DI GIUSEPPE LUONGO
Negli scavi al sito di Mazzola di Lacco Ameno, secondo l’affermazione degli archeologi che hanno ripreso lo scavo abbandonato nel 1971, le strutture murarie sono ben conservate nel loro sviluppo verticale. Questa condizione mi fa pensare che il sito non sia stato abbandonato lentamente, altrimenti mi sarei aspettato di ritrovare stratificazioni nel costruito con la tendenza ad una edilizia sempre più povera, indice di una crisi progressiva della comunità, che avrebbe anticipato l’abbandono. Se, invece, l’abbandono fosse stato precipitoso, avremmo i segni di tale processo con il rinvenimento di oggetti importanti abbandonati. Ciò non è stato rilevato.
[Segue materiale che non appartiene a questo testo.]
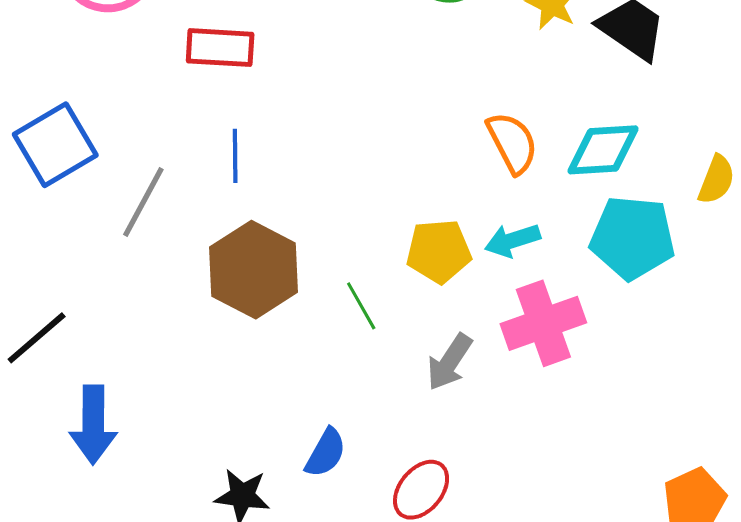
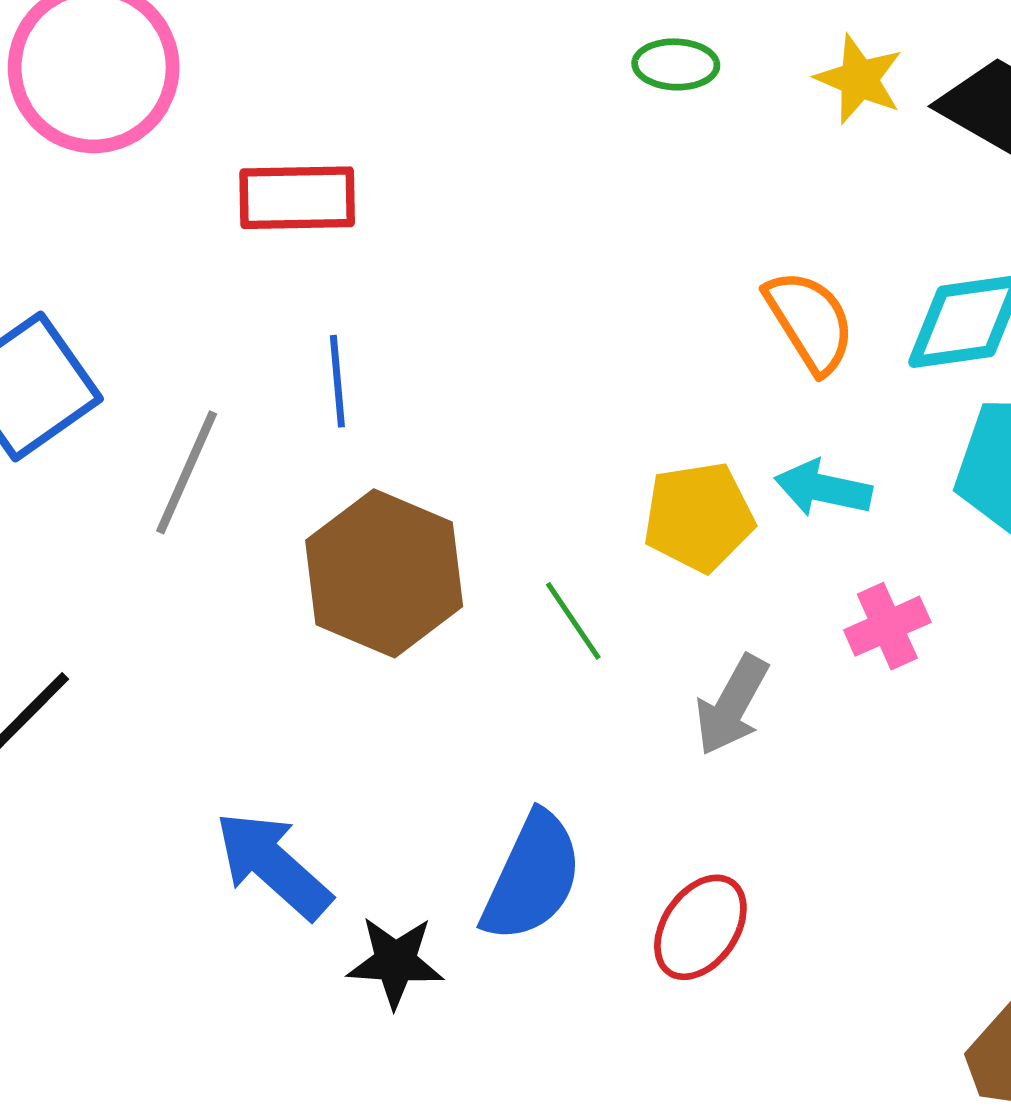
cyan arrow: (512, 240) -> (823, 488), turned 34
pink cross: (543, 323) -> (887, 626), size x0.6
blue arrow: (93, 425) -> (273, 865), moved, turned 136
blue semicircle: (326, 453) -> (532, 877), size x1.5

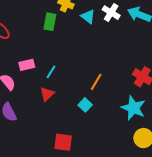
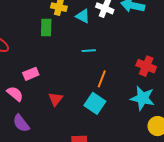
cyan line: (51, 72) -> (89, 51), moved, turned 64
cyan square: (85, 105) -> (95, 103), size x1.5

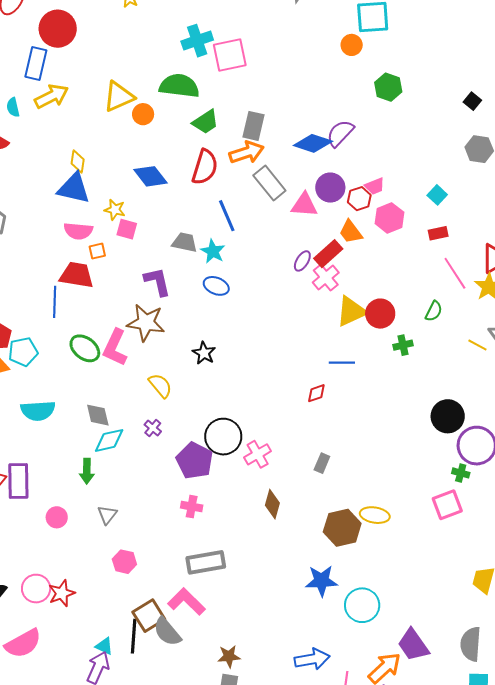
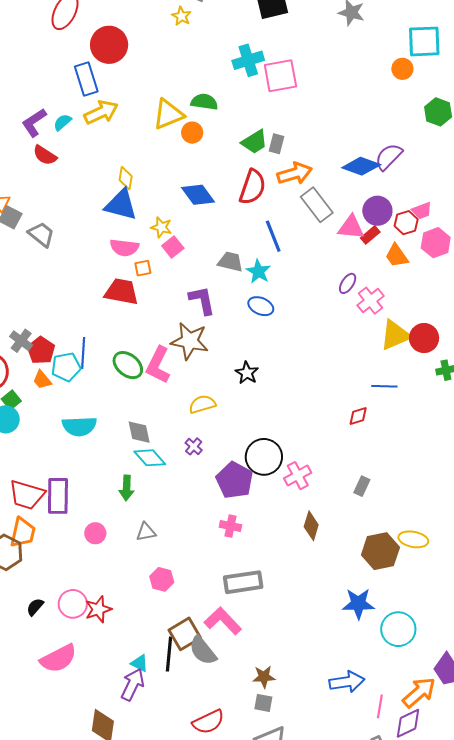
blue rectangle: (36, 64) -> (86, 79), turned -32
green semicircle: (179, 86) -> (204, 102), moved, size x0.7
cyan semicircle: (13, 107) -> (62, 122), turned 60
gray rectangle: (253, 126) -> (276, 144), moved, size x0.7
pink square: (127, 229) -> (173, 247), turned 35
red rectangle: (328, 254) -> (370, 235), moved, size x0.7
blue line: (55, 302) -> (83, 353), moved
yellow semicircle: (160, 386) -> (202, 404), turned -68
cyan diamond: (109, 440) -> (150, 458), turned 60
gray triangle: (107, 515) -> (146, 532), turned 40

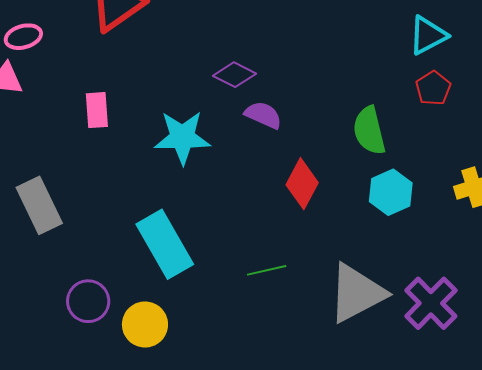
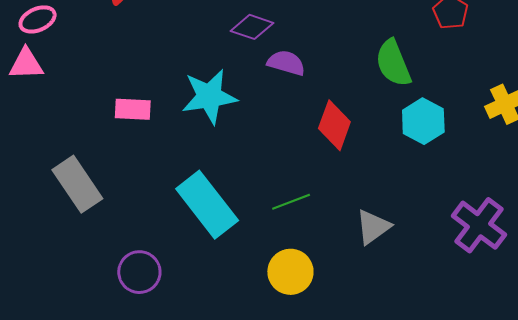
pink rectangle: (97, 110) -> (133, 109), moved, turned -75
green line: (267, 270) -> (291, 202), moved
gray triangle: (357, 293) -> (373, 227), moved, size x0.6
yellow circle: (145, 324) -> (290, 272), moved

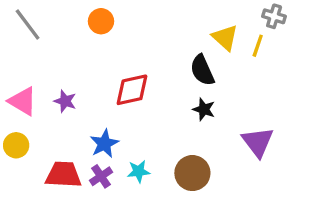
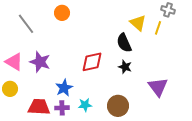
gray line: (28, 24) -> (26, 24), moved
red diamond: (132, 90) -> (92, 62), moved
purple star: (65, 101) -> (40, 62), size x1.5
purple cross: (101, 176) -> (62, 108), turned 32

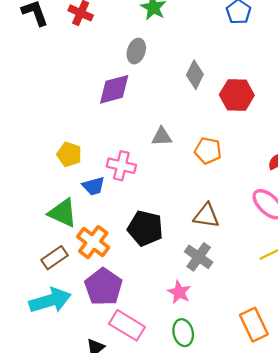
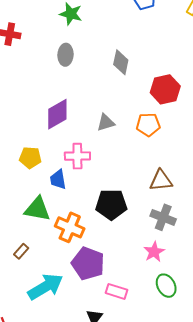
purple diamond: (114, 89) -> (57, 114), moved
red hexagon: (237, 95) -> (165, 89), moved
blue trapezoid: (94, 186) -> (58, 179), turned 110
brown rectangle: (55, 258) -> (21, 251), moved, size x0.7
pink star: (179, 292) -> (154, 252), turned 30
pink rectangle: (127, 325) -> (116, 291), size x0.7

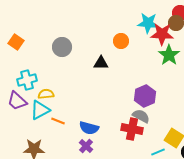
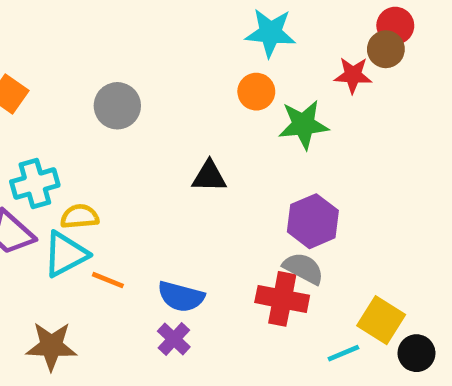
cyan star: (148, 23) -> (270, 33), moved
red star: (162, 34) -> (353, 75), size x0.7
green star: (169, 55) -> (303, 125), moved, turned 30
black triangle: (101, 63) -> (209, 176), moved

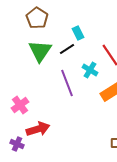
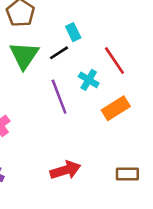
red arrow: (38, 129) -> (65, 170), moved

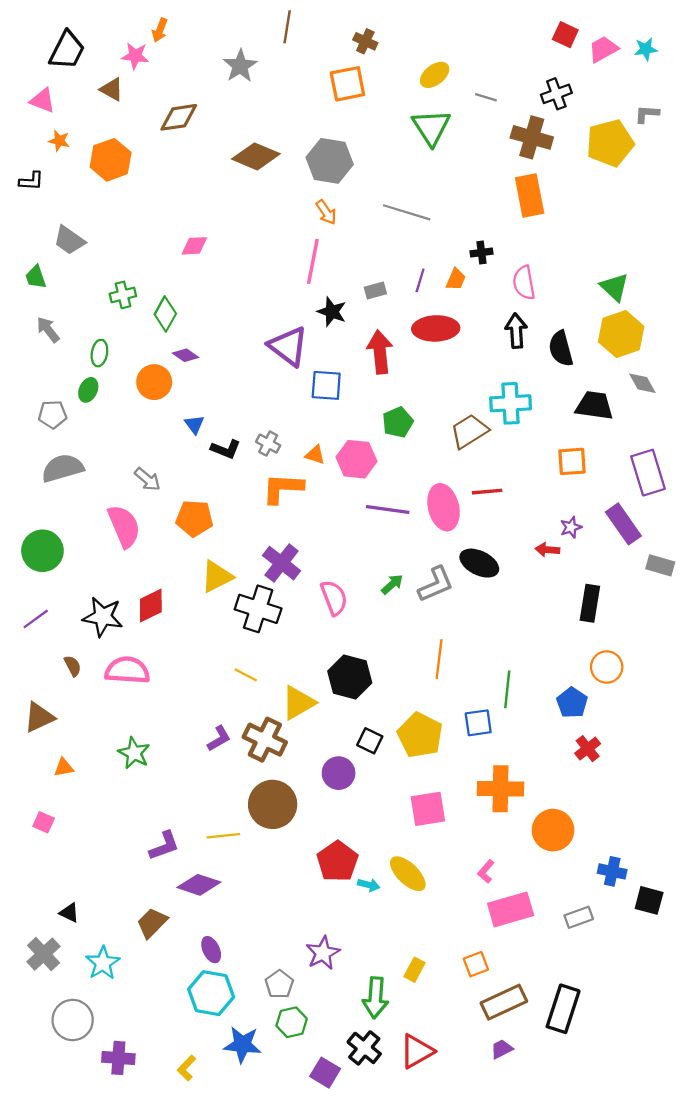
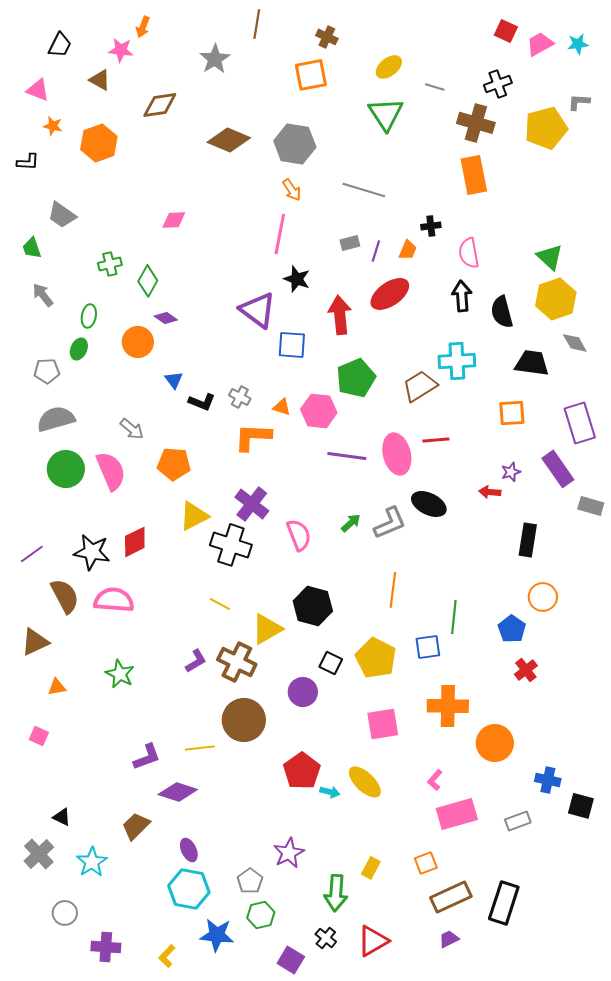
black trapezoid: (67, 50) -> (60, 45), size x0.7
gray rectangle: (375, 290) -> (350, 243), moved
red ellipse: (436, 328) -> (390, 294), turned -33
green pentagon: (398, 422) -> (356, 378), size x1.4
green circle: (42, 551) -> (66, 469), moved
brown semicircle: (73, 666) -> (65, 596), size x1.8
gray circle: (73, 1020) -> (65, 913), size x0.7
black cross: (364, 1048) -> (326, 938), size x0.7

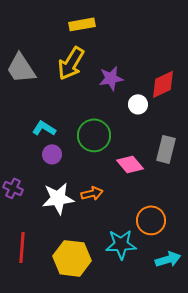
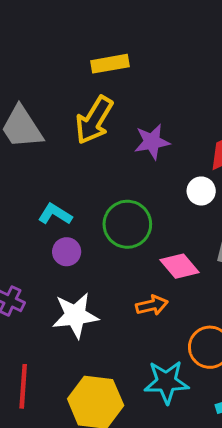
white circle: (138, 104) -> (201, 191), moved
orange arrow: (92, 193) -> (152, 305), moved

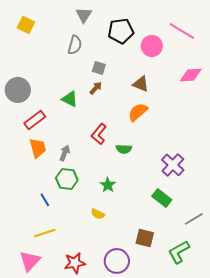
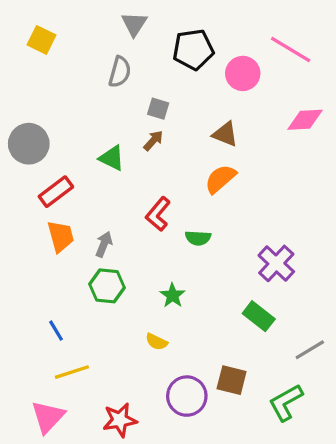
blue line: (45, 200) -> (56, 331), moved
purple circle: (117, 261) -> (187, 396), moved

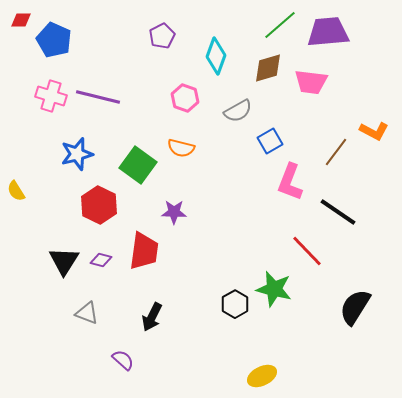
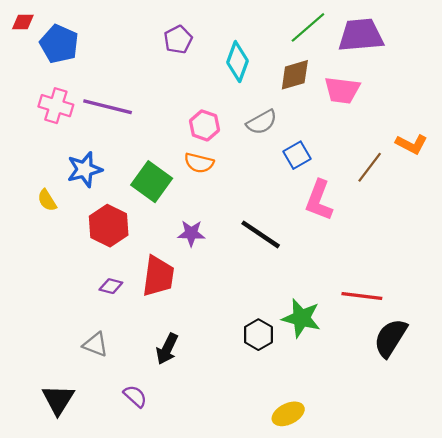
pink hexagon: (185, 98) -> (204, 125), moved
yellow semicircle: (16, 191) -> (47, 200), moved
black line: (338, 212) -> (261, 234), moved
red line: (307, 251) -> (362, 296), moved, turned -39
black triangle: (64, 261) -> (58, 400), moved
Pertanto, possiamo introdurre un’altra ipotesi: l’abbandono sarebbe avvenuto in tempi rapidi, ma non precipitosi, forse per l’approssimarsi di un’eruzione annunciata da significativi segnali precursori, come un’intensa attività sismica ed eventualmente anche da un progressivo allontanamento del mare, in seguito al sollevamento della costa, prodotta dalla spinta del magma in risalita verso la superficie. L’eruzione avrebbe investito l’insediamento, distruggendo in parte le costruzioni per l’impatto dei flussi e sotterrandoli con ceneri e lapilli rilasciati dalla colonna eruttiva e dalle colate di fango prodotte, successivamente, dal dilavamento delle alture circostanti.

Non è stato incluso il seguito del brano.